Bad news is brewing for Japan’s casino hopefuls. Nagasaki authorities believe Japan’s national government is considering a delay to the integrated resort (IR) proposal process of anywhere from 6 to 12 months, GGRAsia reports.
This information comes from a Nagasaki prefectural assembly meeting on September 28, where unidentified sources were cited believing a delay was being considered.
That works for Nagasaki. Authorities at the meeting noted that a recent survey of casino operators indicated a delay to the request-for-proposal process had majority support from potential IR partners.
If the delay happens, it doesn’t change very much for Nagasaki. In early September, we learned that Nagasaki had placed its RFP process entirely on hold. At the time, this decision was made after Former Prime Minister Shinzo Abe had made his intention to resign known, and Governor Hodo Nakamura and Mayor Norio Tomonaga announced they had to reassess the process.
This isn’t good news for Osaka, however. When it became pretty clear that Yoshihide Suga would be the new Prime Minister, Osaka Mayor Ichiro Matsui and Osaka Governor Hirofumi Yoshimura celebrated, believing the new boss could keep the IR process on track for Osaka to open a casino sooner rather than later. Another year of delay was likely not what they were expecting.

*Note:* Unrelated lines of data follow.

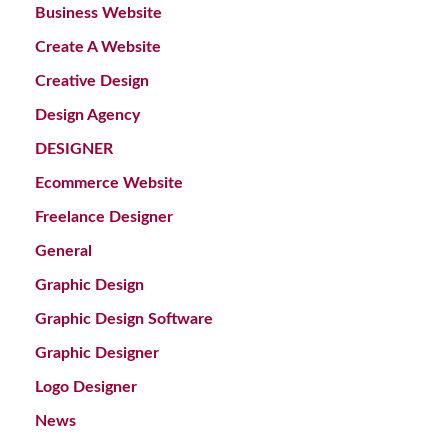
Business Website
Create A Website
Creative Design
Design Agency
DESIGNER
Ecommerce Website
Freelance Designer
General
Graphic Design
Graphic Design Software
Graphic Designer
Logo Designer
News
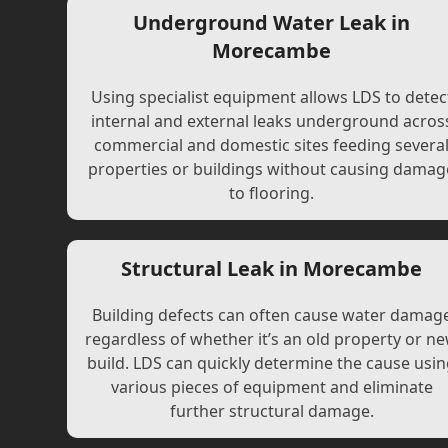
Underground Water Leak in
Morecambe
Using specialist equipment allows LDS to detec
internal and external leaks underground acros
commercial and domestic sites feeding severa
properties or buildings without causing damag
to flooring.
Structural Leak in Morecambe
Building defects can often cause water damag
regardless of whether it’s an old property or n
build. LDS can quickly determine the cause usi
various pieces of equipment and eliminate
further structural damage.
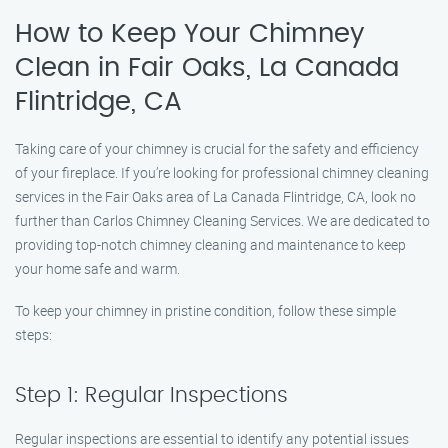
How to Keep Your Chimney
Clean in Fair Oaks, La Canada
Flintridge, CA
Taking care of your chimney is crucial for the safety and efficiency
of your fireplace. If you’re looking for professional chimney cleaning
services in the Fair Oaks area of La Canada Flintridge, CA, look no
further than Carlos Chimney Cleaning Services. We are dedicated to
providing top-notch chimney cleaning and maintenance to keep
your home safe and warm.
To keep your chimney in pristine condition, follow these simple
steps:
Step 1: Regular Inspections
Regular inspections are essential to identify any potential issues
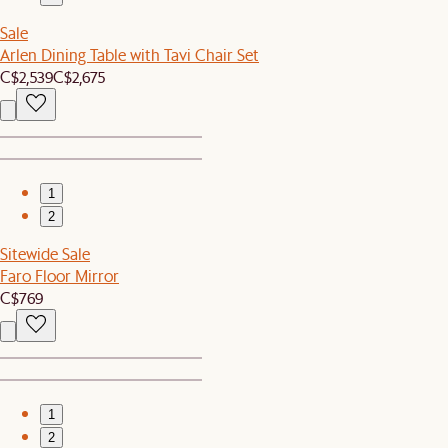
Sale
Arlen Dining Table with Tavi Chair Set
C$2,539
C$2,675
1
2
Sitewide Sale
Faro Floor Mirror
C$769
1
2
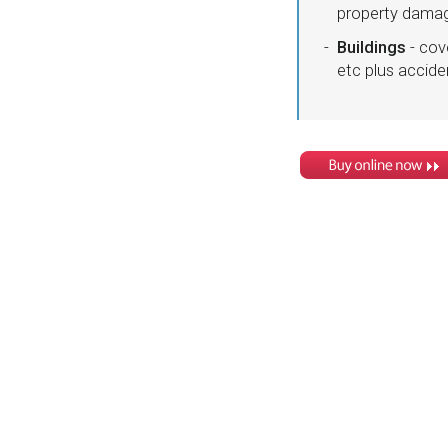
property damage
Buildings
- cov
etc plus accid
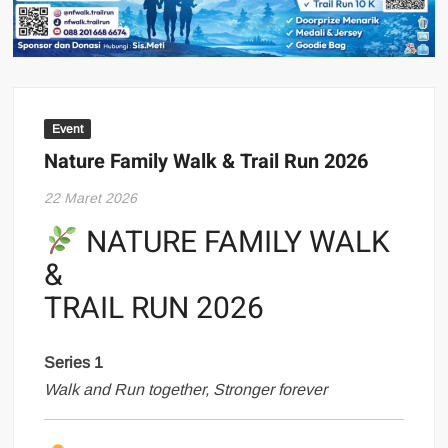
Event
Nature Family Walk & Trail Run 2026
22 Maret 2026
NATURE FAMILY WALK
&
TRAIL RUN 2026
Series 1
Walk and Run together, Stronger forever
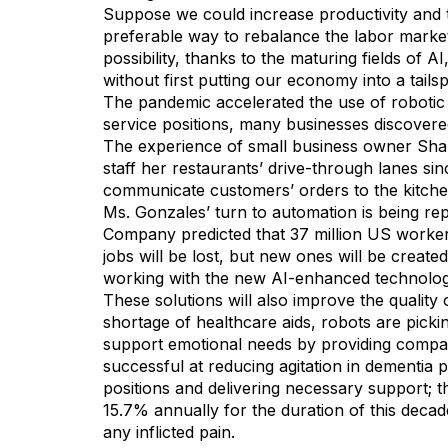
Suppose we could increase productivity and t
preferable way to rebalance the labor market 
possibility, thanks to the maturing fields of 
without first putting our economy into a tailsp
The pandemic accelerated the use of robotic 
service positions, many businesses discovere
The experience of small business owner Shana
staff her restaurants’ drive-through lanes si
communicate customers’ orders to the kitche
Ms. Gonzales’ turn to automation is being rep
Company predicted that 37 million US workers
jobs will be lost, but new ones will be create
working with the new AI-enhanced technolog
These solutions will also improve the quality
shortage of healthcare aids, robots are picki
support emotional needs by providing compani
successful at reducing agitation in dementia pa
positions and delivering necessary support; t
15.7% annually for the duration of this decad
any inflicted pain.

This could also be bad news for Yokohama. Although the city is a contender for an IR, a groundswell of opposition is now trying to recall their mayor, in the hopes that a new mayor might take the city out of the running. Their pressure has made city council members admit to their own opposition to casinos, creating the possibility that the rebels might actually win.
Nagasaki is not going to let any delay kill their bid. Also announced in their Monday meeting was the prefectures plan to address social issues and concerns an IR might create. They will attempt to address fears over problem gambling, safety and security, before the anti-casino rebel sentiment spreads.